> _What the task requires_: Look below for the line that has "situations difficiles, y". Set down the lines from there through the line that has "5 – Un autre", exactly as written.

(Data items)
::::

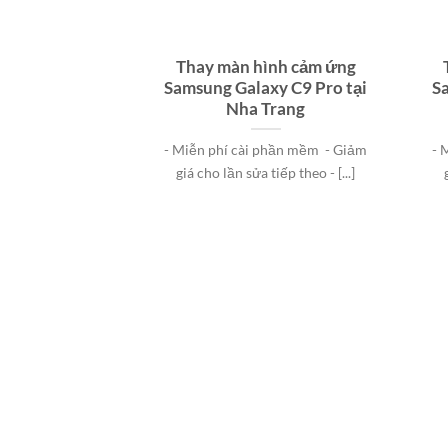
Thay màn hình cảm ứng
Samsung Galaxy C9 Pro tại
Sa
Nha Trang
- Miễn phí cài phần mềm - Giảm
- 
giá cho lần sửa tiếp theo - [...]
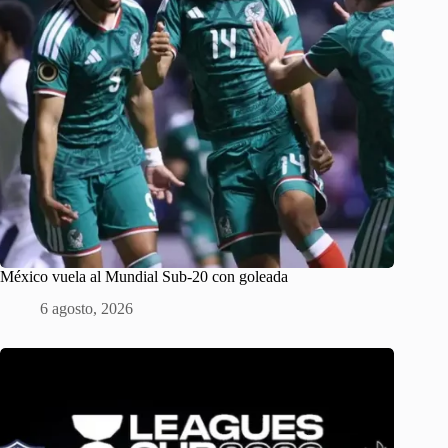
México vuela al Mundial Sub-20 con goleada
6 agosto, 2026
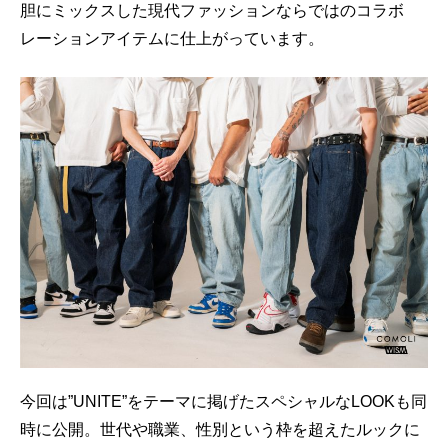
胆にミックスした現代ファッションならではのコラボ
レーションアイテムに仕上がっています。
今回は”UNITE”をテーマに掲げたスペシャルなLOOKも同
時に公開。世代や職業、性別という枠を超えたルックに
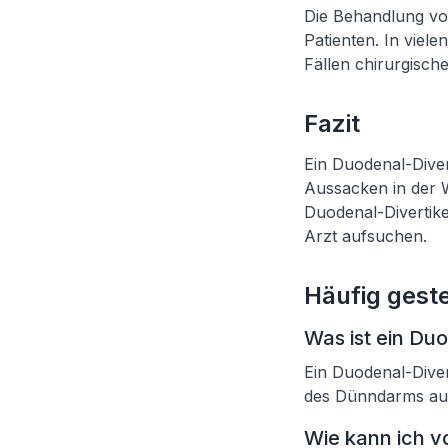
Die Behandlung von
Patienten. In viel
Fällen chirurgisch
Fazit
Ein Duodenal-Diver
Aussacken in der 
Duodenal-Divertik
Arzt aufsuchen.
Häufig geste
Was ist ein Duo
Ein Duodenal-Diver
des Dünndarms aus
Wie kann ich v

::::

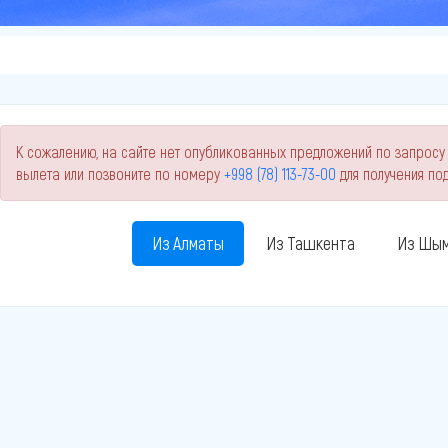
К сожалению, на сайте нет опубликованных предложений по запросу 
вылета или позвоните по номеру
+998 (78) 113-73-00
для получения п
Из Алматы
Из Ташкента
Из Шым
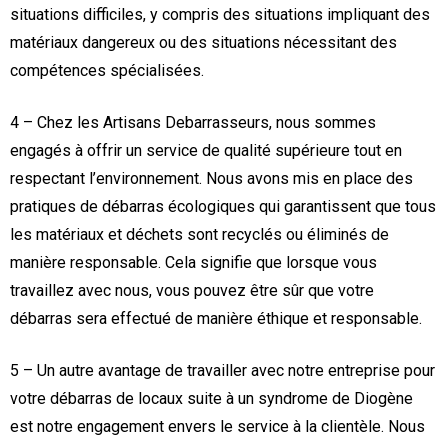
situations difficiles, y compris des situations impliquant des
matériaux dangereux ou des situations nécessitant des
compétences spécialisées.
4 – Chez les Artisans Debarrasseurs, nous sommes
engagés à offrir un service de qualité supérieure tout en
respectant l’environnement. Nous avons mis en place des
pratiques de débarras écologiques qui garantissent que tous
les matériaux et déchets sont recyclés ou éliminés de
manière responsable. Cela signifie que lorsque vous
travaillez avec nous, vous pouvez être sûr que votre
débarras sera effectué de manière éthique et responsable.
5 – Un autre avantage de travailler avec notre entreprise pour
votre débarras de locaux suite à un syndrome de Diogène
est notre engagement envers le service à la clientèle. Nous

::::

> _Your solution_:
situations difficiles, y compris des situations impliquant des
matériaux dangereux ou des situations nécessitant des
compétences spécialisées.
4 – Chez les Artisans Debarrasseurs, nous sommes
engagés à offrir un service de qualité supérieure tout en
respectant l’environnement. Nous avons mis en place des
pratiques de débarras écologiques qui garantissent que tous
les matériaux et déchets sont recyclés ou éliminés de
manière responsable. Cela signifie que lorsque vous
travaillez avec nous, vous pouvez être sûr que votre
débarras sera effectué de manière éthique et responsable.
5 – Un autre avantage de travailler avec notre entreprise pour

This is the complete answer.